Doing good without expecting a reward


Jesus had been invited to eat by one of the important Pharisees of the place1 and, once again, he uses the image of the banquet to convey to us an important teaching about what we are to do for others and how to do it. Addressing the one who had invited him, the Lord said: When you give a meal or a supper, do not call your friends or your brothers or your relatives or your rich neighbors, lest they also return your invitation and it be a reward to you. On the other hand, Jesus immediately indicates whom to invite: the poor, the crippled and the lame, the blind.... And he gives the reason for this choice: you will be blessed, because they do not have to repay you; you will be rewarded at the resurrection of the just.

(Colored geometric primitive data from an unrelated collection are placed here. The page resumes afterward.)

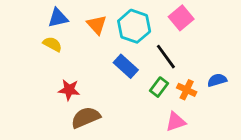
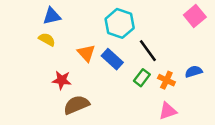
pink square: (181, 18) -> (195, 16), moved
orange triangle: (97, 25) -> (86, 53), moved
pink triangle: (176, 122) -> (168, 111), moved

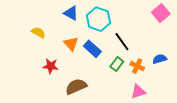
blue triangle: (52, 16) -> (71, 13), moved, turned 42
brown semicircle: (76, 105) -> (76, 86), moved

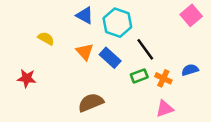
green rectangle: (117, 64) -> (139, 76), turned 32
red star: (51, 66) -> (27, 78), moved

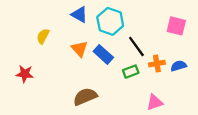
pink square: (191, 15) -> (176, 26), moved, turned -36
yellow semicircle: (46, 38) -> (43, 36), turned -91
orange cross: (163, 78) -> (157, 64), moved, turned -35

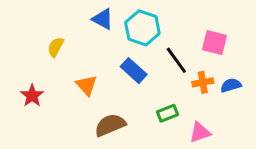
pink square: (176, 26) -> (215, 43), moved
orange triangle: (79, 49) -> (87, 85), moved
green rectangle: (131, 72) -> (167, 113), moved
red star: (25, 74) -> (32, 96), turned 30

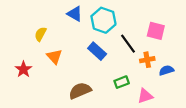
orange triangle: (87, 85) -> (54, 56), moved
blue semicircle: (231, 85) -> (166, 70), moved

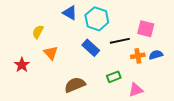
black line: (128, 44) -> (120, 41), turned -66
blue semicircle: (166, 70) -> (156, 55), moved

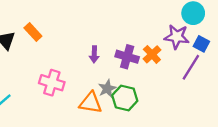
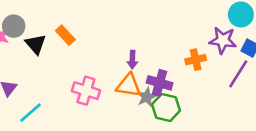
orange cross: (152, 54) -> (196, 60), turned 30
purple cross: (127, 57) -> (160, 83), moved
orange triangle: (91, 103) -> (129, 85), moved

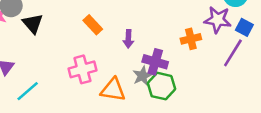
orange rectangle: (65, 35) -> (93, 25), moved
orange triangle: (129, 85) -> (113, 90), moved
pink cross: (86, 91) -> (82, 69), turned -32

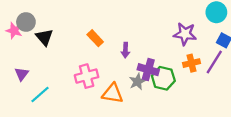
purple star: (218, 20) -> (185, 34), moved
orange cross: (191, 39) -> (191, 63), moved
green hexagon: (162, 86) -> (163, 78), moved

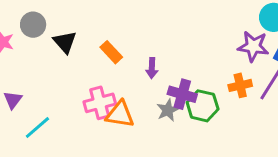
gray circle: (26, 22) -> (33, 25), moved
purple star: (185, 34) -> (253, 46), moved
black triangle: (44, 37) -> (65, 42), moved
orange triangle: (113, 93) -> (120, 114), moved

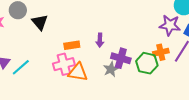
orange rectangle: (111, 52) -> (72, 45), moved, turned -56
green hexagon: (203, 106) -> (147, 63), moved
cyan line: (37, 128) -> (21, 67), moved

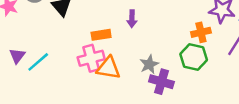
purple arrow: (100, 40) -> (132, 19), moved
orange cross: (161, 52) -> (201, 32), moved
purple cross: (121, 58) -> (161, 82), moved

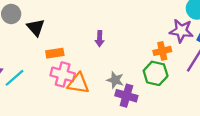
orange rectangle: (101, 35) -> (55, 53), moved
pink cross: (91, 58) -> (63, 74), turned 30
gray star: (149, 64) -> (115, 80), turned -30

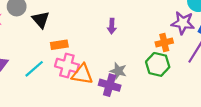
purple arrow: (100, 39) -> (112, 26), moved
cyan line: (15, 78) -> (34, 69), moved
purple cross: (126, 96) -> (110, 85), moved

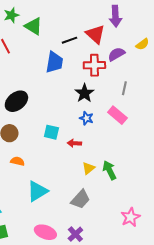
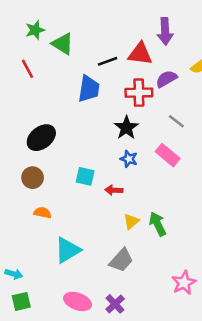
red triangle: (95, 34) -> (140, 54), turned -35
gray line: (124, 88) -> (176, 121), turned -64

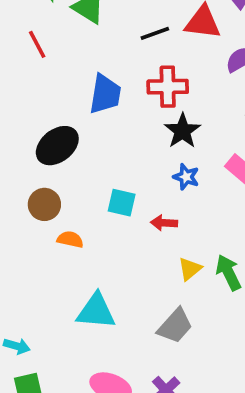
blue trapezoid: (89, 89) -> (105, 94), moved
red cross: (139, 93) -> (168, 87), moved
orange semicircle: (43, 213) -> (70, 239), moved
cyan triangle: (68, 250) -> (96, 311), turned 36

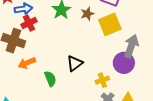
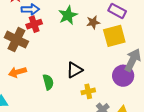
orange arrow: (27, 63) -> (17, 72), moved
yellow cross: (102, 80) -> (88, 91), moved

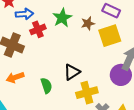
red cross: (34, 24) -> (38, 29), moved
yellow cross: (88, 91) -> (87, 93), size x1.5

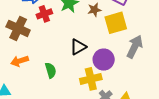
black triangle: (72, 72) -> (78, 47), moved
purple circle: (121, 75) -> (104, 60), moved

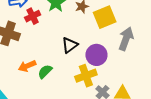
orange arrow: (20, 61) -> (27, 66), moved
green semicircle: (51, 70) -> (45, 71), turned -112

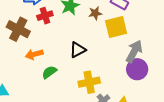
purple circle: (96, 55) -> (137, 69), moved
orange arrow: (27, 66) -> (34, 54), moved

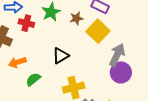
red cross: (45, 16) -> (26, 23), turned 35
yellow square: (116, 27) -> (98, 31), turned -30

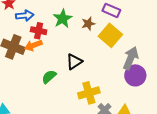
orange arrow: (17, 62) -> (33, 45), moved
green semicircle: (33, 79) -> (49, 77), moved

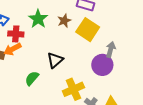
gray arrow: (131, 58) -> (111, 49), size x0.7
purple circle: (135, 75) -> (102, 65), moved

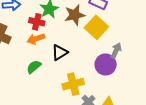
brown star: (64, 21) -> (75, 15), size x1.5
red cross: (16, 34) -> (37, 22), moved
orange arrow: (12, 49) -> (36, 39), moved

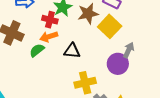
black triangle: (60, 52) -> (72, 51), turned 36
green semicircle: (34, 67) -> (37, 50), moved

The friends, the relatives, the rich neighbors will be obliged by our invitation to correspond with another, at least of the same category or even better. What was invested in the supper has already borne its immediate fruit. This can be an upright human work, even a very good one if there is rectitude of intention and the ends are noble (friendship, apostolate, to unite family ties...), but, in itself, it is little different from what the pagans can do. It is a human way of acting: If you love those who love you, what merit will you have, for sinners also love those who love them. And if you do good to those who do good to you, what merit have you, for sinners also do the same...3 The Lord will say on another occasion. The Christian's charity goes further, for it includes and goes beyond the natural, the merely human: he gives out of love for the Lord, and without expecting anything in return. The poor, the maimed... they can give nothing back because they have nothing. So it is easy to see Christ in others. The image of the banquet is not reduced exclusively to material goods; it is an image of all that man can offer to others: appreciation, joy, optimism, company, attention....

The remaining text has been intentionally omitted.